O primeiro-ministro cabo-verdiano afirmou hoje que a adjudicação direta da concessão dos aeroportos do arquipélago ao grupo Vinci foi uma opção do Governo que cumpre a lei e que justificou com as garantias recebidas da empresa.

Cabo Verde justifica concessão dos aeroportos com garantias da Vinci

"Acabamos por fazer uma boa escolha. A Vinci é uma empresa de referência mundial, das cinco melhores do mundo em gestão aeroportuária, que nos garante que temos uma boa solução", afirmou o chefe do Governo, Ulisses Correia e Silva, em declarações aos jornalistas à margem de um evento oficial na Praia.

Pronunciando-se pela primeira vez sobre este processo, e confrontado por a decisão não ter envolvido um concurso público para a entrega dessa concessão, Ulisses Correia e Silva assumiu tratar-se de uma opção do Governo: "Primeiro está prevista na lei, segundo, nós, perante um investidor de referência mundial, que nos dá todas as garantias preferimos fazer essa adjudicação direta. Houve outros interessados, mas que não estão à altura da escolha que nós fizemos. O que interessa aqui é que, primeiro, a lei permite fazer, segundo é uma opção do Governo, e uma boa opção, que trará resultados seguramente".

Na semana passada, o Governo cabo-verdiano anunciou a concessão dos aeroportos e aeródromos à sociedade Vinci Airports SAS, para um período de 40 anos, num negócio em que o Estado vai receber 80 milhões de euros, além de bónus das receitas brutas.

A primeira parcela, de 35 milhões de euros, será paga no momento da assinatura do contrato de início da concessão, enquanto os restantes 45 milhões de euros serão pagos quando registar a recuperação do tráfego aéreo registado em 2019 ou, na pior das hipóteses, no primeiro trimestre de 2025.

A ANA - Aeroportos de Portugal vai ter 30% das participações na sociedade de direito cabo-verdiano criada para celebrar o contrato de concessão, que deverá acontecer nos próximos seis meses.

Perante as críticas dos últimos dias, nomeadamente do Partido Africano da Independência de Cabo Verde (PAICV, oposição desde 2016) que classifica esta decisão como uma "aventura", Ulisses Correia e Silva insistiu que a concessão dos aeroportos do país estava prevista desde 2016 no programa do Governo: "Não é surpresa".

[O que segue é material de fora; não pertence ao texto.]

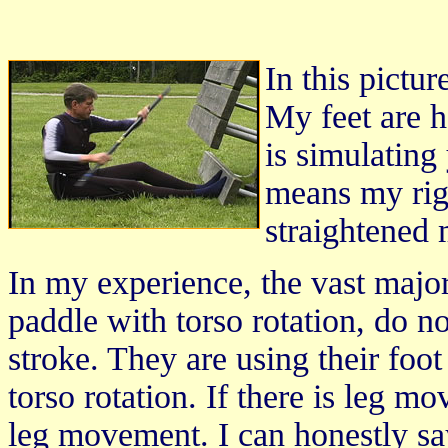
In this pictur
My feet are h
is simulating
means my rig
straightened 
In my experience, the vast majo
paddle with torso rotation, do no
stroke. They are using their foot
torso rotation. If there is leg m
leg movement. I can honestly sa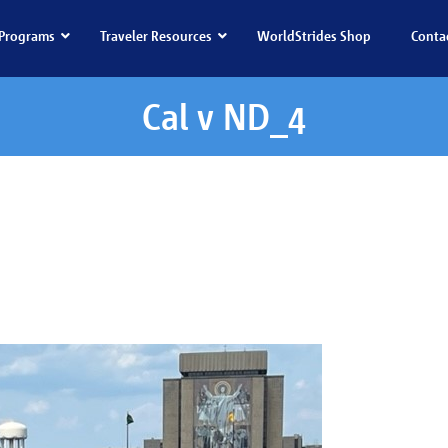
Programs
Traveler Resources
WorldStrides Shop
Conta
Cal v ND_4
al v ND_4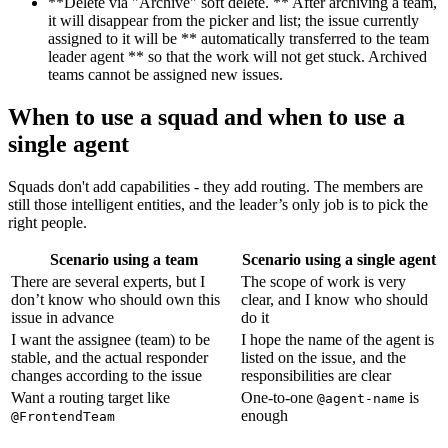
**Delete via "Archive" soft delete. ** After archiving a team,
it will disappear from the picker and list; the issue currently
assigned to it will be ** automatically transferred to the team
leader agent ** so that the work will not get stuck. Archived
teams cannot be assigned new issues.
When to use a squad and when to use a
single agent
Squads don't add capabilities - they add routing. The members are
still those intelligent entities, and the leader’s only job is to pick the
right people.
Scenario using a team
Scenario using a single agent
There are several experts, but I
The scope of work is very
don’t know who should own this
clear, and I know who should
issue in advance
do it
I want the assignee (team) to be
I hope the name of the agent is
stable, and the actual responder
listed on the issue, and the
changes according to the issue
responsibilities are clear
Want a routing target like
One-to-one
is
@agent-name
enough
@FrontendTeam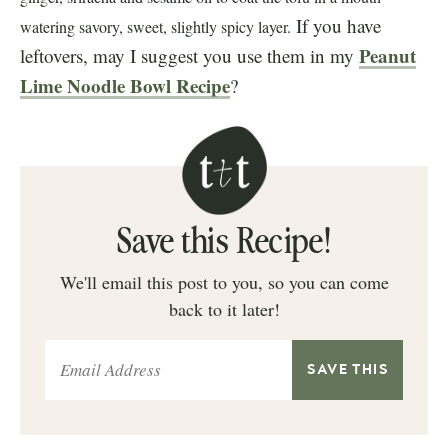
If you have
watering savory, sweet, slightly spicy layer.
Peanut
leftovers, may I suggest you use them in my
Lime Noodle Bowl Recipe
?
Save this Recipe!
We'll email this post to you, so you can come
back to it later!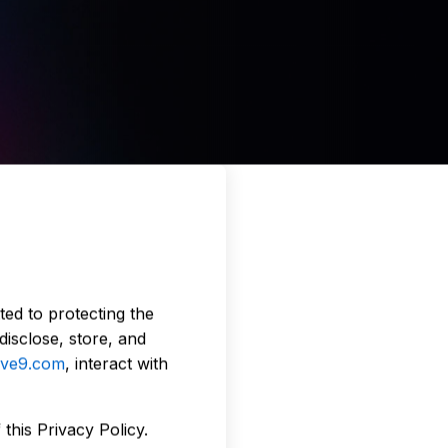
ed to protecting the
disclose, store, and
ive9.com
, interact with
this Privacy Policy.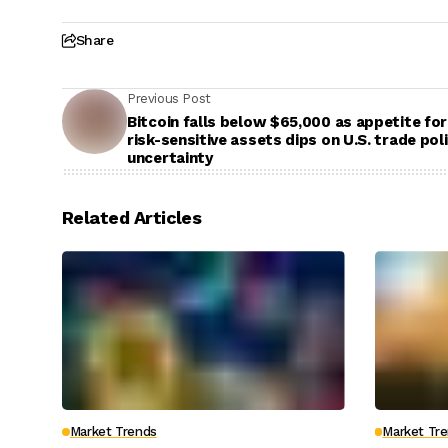
Share
Previous Post
Bitcoin falls below $65,000 as appetite for
risk-sensitive assets dips on U.S. trade pol
uncertainty
Related Articles
Market Trends
Market Tr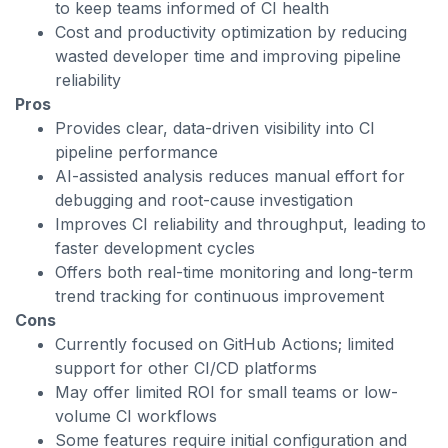
to keep teams informed of CI health
Cost and productivity optimization by reducing
wasted developer time and improving pipeline
reliability
Pros
Provides clear, data-driven visibility into CI
pipeline performance
AI-assisted analysis reduces manual effort for
debugging and root-cause investigation
Improves CI reliability and throughput, leading to
faster development cycles
Offers both real-time monitoring and long-term
trend tracking for continuous improvement
Cons
Currently focused on GitHub Actions; limited
support for other CI/CD platforms
May offer limited ROI for small teams or low-
volume CI workflows
Some features require initial configuration and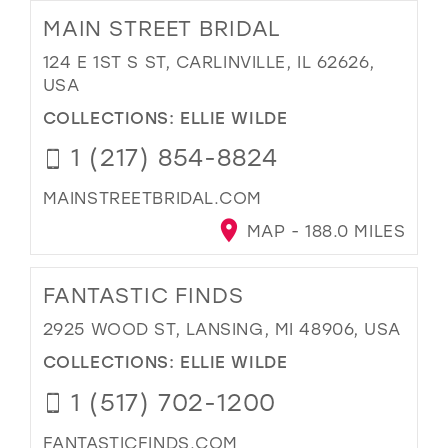
MAIN STREET BRIDAL
124 E 1ST S ST, CARLINVILLE, IL 62626,
USA
COLLECTIONS:
ELLIE WILDE
1 (217) 854-8824
MAINSTREETBRIDAL.COM
MAP - 188.0 MILES
FANTASTIC FINDS
2925 WOOD ST, LANSING, MI 48906, USA
COLLECTIONS:
ELLIE WILDE
1 (517) 702-1200
FANTASTICFINDS.COM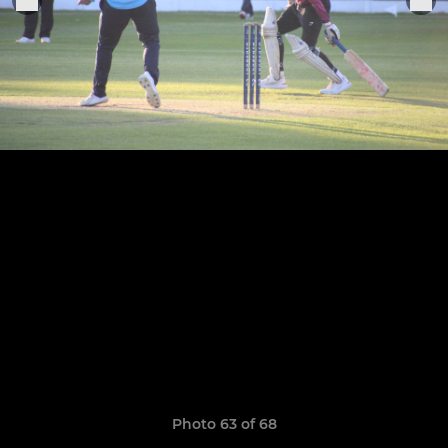
Photo 63 of 68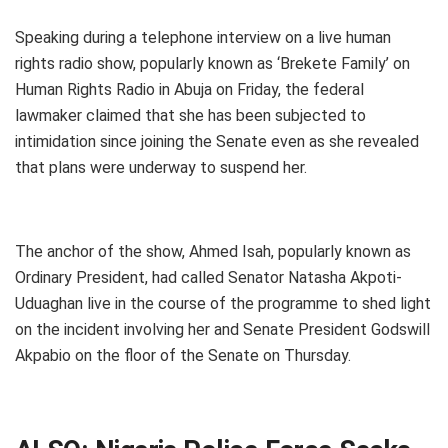
Speaking during a telephone interview on a live human
rights radio show, popularly known as ‘Brekete Family’ on
Human Rights Radio in Abuja on Friday, the federal
lawmaker claimed that she has been subjected to
intimidation since joining the Senate even as she revealed
that plans were underway to suspend her.
The anchor of the show, Ahmed Isah, popularly known as
Ordinary President, had called Senator Natasha Akpoti-
Uduaghan live in the course of the programme to shed light
on the incident involving her and Senate President Godswill
Akpabio on the floor of the Senate on Thursday.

"É um processo que esteve em preparação, com assistência técnica especializada quer a nível dos contratos quer a nível da gestão e do conhecimento do setor. Estamos confiantes de que é uma boa parceria para trazer alterações substanciais no mercado dos transportes aéreos cabo-verdiano e a sua conexão com o turismo", acrescentou Ulisses Correia e Silva.

Sublinhou que o Governo afirmou sempre, ao longo deste processo, que pretendia escolher um "parceiro de referência internacional" para gerir os aeroportos, que permitisse "agregar valor, não só em termos de investimentos, mas em termos de mercado, da viabilização e operacionalização do conceito de 'hub' no Sal".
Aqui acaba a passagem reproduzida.